Unitarian Universalists have a unique historical connection to the Voting Rights Act. Many Unitarians and Universalists fought to advance the cause, including Viola Liuzzo and the Rev. James Reeb, who were killed while working for civil rights in Selma, Alabama, just a few months before the passage of the 1965 Act. In 2005, Rev. Sinkford was presented with New Democracy's James Reeb New Democracy Service Award in a Massachusetts ceremony.

Last year, two UU congregations joined an Atlanta voting rights march
commemorating the signing of the original Voting Rights Act. On Sunday, June 11, 2006, the Social Action Committee of Arlington Street Church in Boston co-sponsored a gathering on voting rights with Massachusetts Citizens for Voting Integrity. Topics included reports on the disenfranchisement of voters in Massachusetts, particularly among communities of color and immigrants, information on the national Voting Rights Act and the need for its renewal, and an examination of how redistricting has affected various groups.

As work on the VRA concluded yesterday, the UUA's Washington Office for Advocacy sent a letter to Congress urging passage of the District of Columbia Fair and Equal House Voting Rights Act (the "DC VRA") which would—for the first time ever—grant the District of Columbia a representative in Congress with full voting rights.


That letter stated, in part, "It is particularly appalling that thousands of Congressional employees—people who are serving their country as public servants—must choose between having voting representation in Congress or living in the District of Columbia. Nor is it ethical to disenfranchise the hundreds of thousands of DC residents who, in addition to deserving representation simply as US citizens, are particularly deserving because it is their lives and work that make it possible for Congress to function here.

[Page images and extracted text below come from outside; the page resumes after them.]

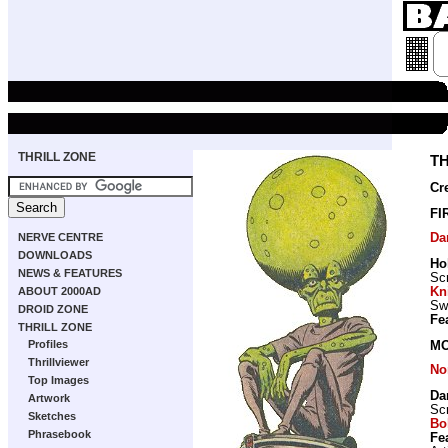
THRILL ZONE
T
Cr
FI
Da
NERVE CENTRE
DOWNLOADS
Ho
NEWS & FEATURES
Scr
Kn
ABOUT 2000AD
Sw
DROID ZONE
Fe
THRILL ZONE
Profiles
MO
Thrillviewer
No
Top Images
Da
Artwork
Scr
Sketches
Bo
Phrasebook
Fe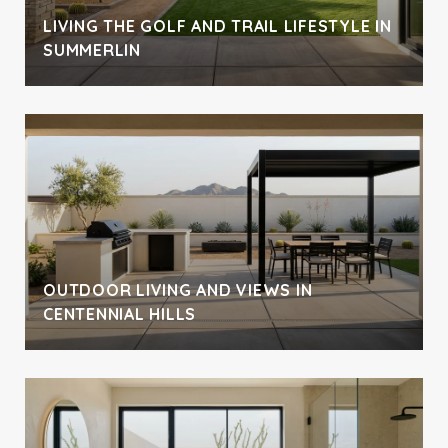
LIVING THE GOLF AND TRAIL LIFESTYLE IN
SUMMERLIN
OUTDOOR LIVING AND VIEWS IN
CENTENNIAL HILLS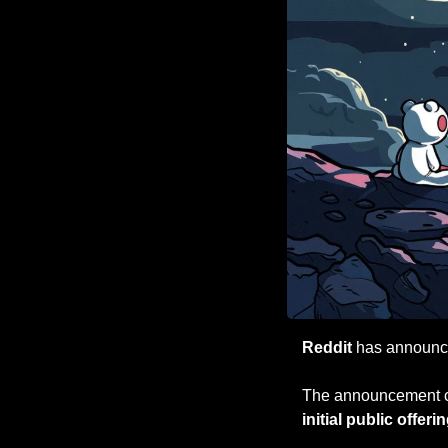
Reddit
 has announced
The announcement c
initial public offeri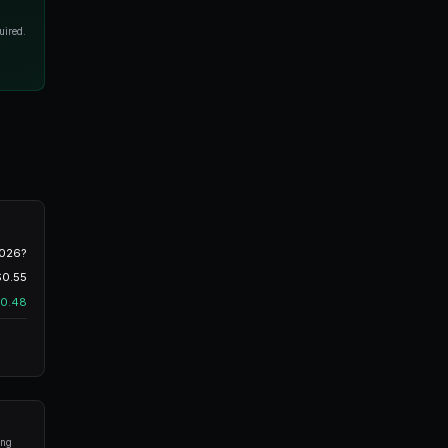
Instant execution
FAK
Fill-And-Kill
Partial fills OK
led) Orders
commonly used
order type on Polymarket. When you
 book until one of three things happens:
ated trading bots for Polymarket in seconds. No coding required.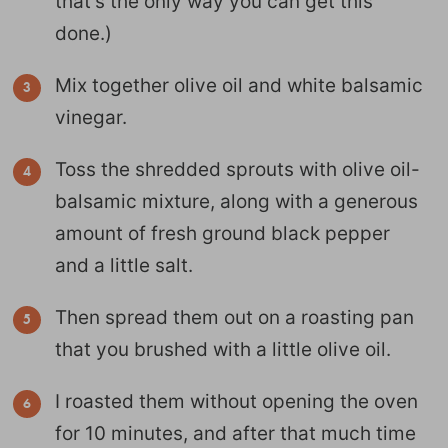
that’s the only way you can get this
done.)
Mix together olive oil and white balsamic
vinegar.
Toss the shredded sprouts with olive oil-
balsamic mixture, along with a generous
amount of fresh ground black pepper
and a little salt.
Then spread them out on a roasting pan
that you brushed with a little olive oil.
I roasted them without opening the oven
for 10 minutes, and after that much time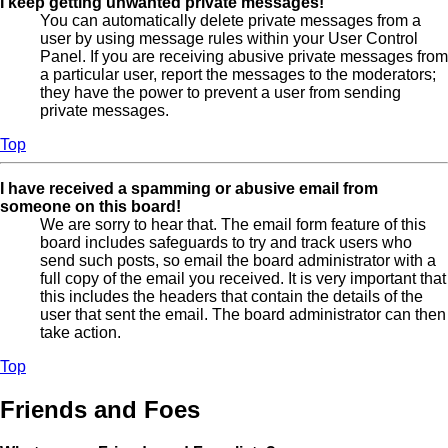
I keep getting unwanted private messages!
You can automatically delete private messages from a
user by using message rules within your User Control
Panel. If you are receiving abusive private messages from
a particular user, report the messages to the moderators;
they have the power to prevent a user from sending
private messages.
Top
I have received a spamming or abusive email from
someone on this board!
We are sorry to hear that. The email form feature of this
board includes safeguards to try and track users who
send such posts, so email the board administrator with a
full copy of the email you received. It is very important that
this includes the headers that contain the details of the
user that sent the email. The board administrator can then
take action.
Top
Friends and Foes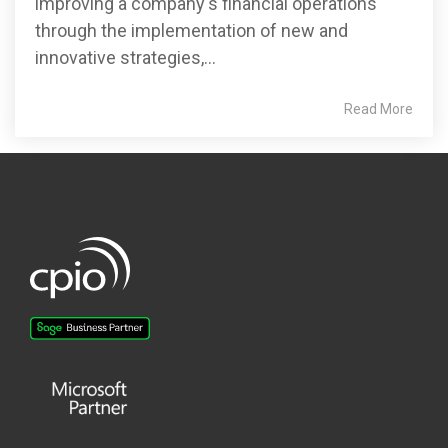
improving a company's financial operations
through the implementation of new and
innovative strategies,...
Read More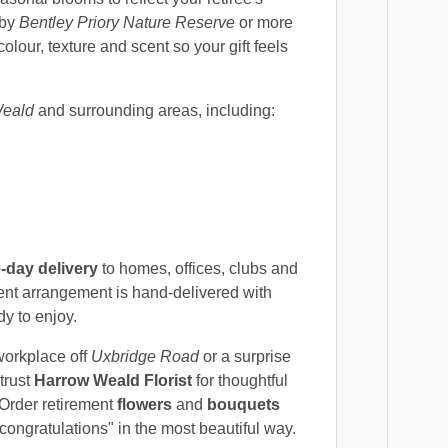
 by
Bentley Priory Nature Reserve
or more
lour, texture and scent so your gift feels
eald
and surrounding areas, including:
-day delivery
to homes, offices, clubs and
ent arrangement is hand-delivered with
dy to enjoy.
workplace off
Uxbridge Road
or a surprise
trust
Harrow Weald Florist
for thoughtful
 Order retirement
flowers
and
bouquets
congratulations" in the most beautiful way.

"Two of the fundamental principles of the Unitarian Universalist Association of Congregations are respect for the worth and dignity of every person and the use of the democratic process. By denying one of the most basic elements of democratic governance, Congress devalues the worth and dignity of all DC residents. The lack of DC voting representation in Congress is unfair, unethical, and wrong."


You can act in support of voting rights!
  • Action Alert from the UUA Washington Office for Advocacy:
    The UUA encourages Unitarian Universalists to help support the DC Fair and Equal House Voting Rights Act (the "DC VRA"). The UUA General Assembly endorsed full DC voting rights in 1970. DC residents—including the staff of the Washington Office—need you to advocate on our behalf if this legislation is to go forward. We encourage you to read the article by Marion Patten, a DC Voting Rights Activist from River Road Unitarian Church, and take action.
 

robtex

Veteran Member
Here are some footnotes on the act. Basically the law eliminates literacy tests and poll taxes. It's measured affect, according to the links below was the increase in black partipation in voting. I think the law is a good thing as by definition a republic is a goverment where the people elect officals to represent them. If exclusionary clauses come about we start to drift from a republic towards an authoritarian goverment.

The definition of what constitutes a citzen may be paramount in the long-term of the bill as it may factor into future court cases over representation of visa holders, green carders and possibly illegals with long-term residency in the USA.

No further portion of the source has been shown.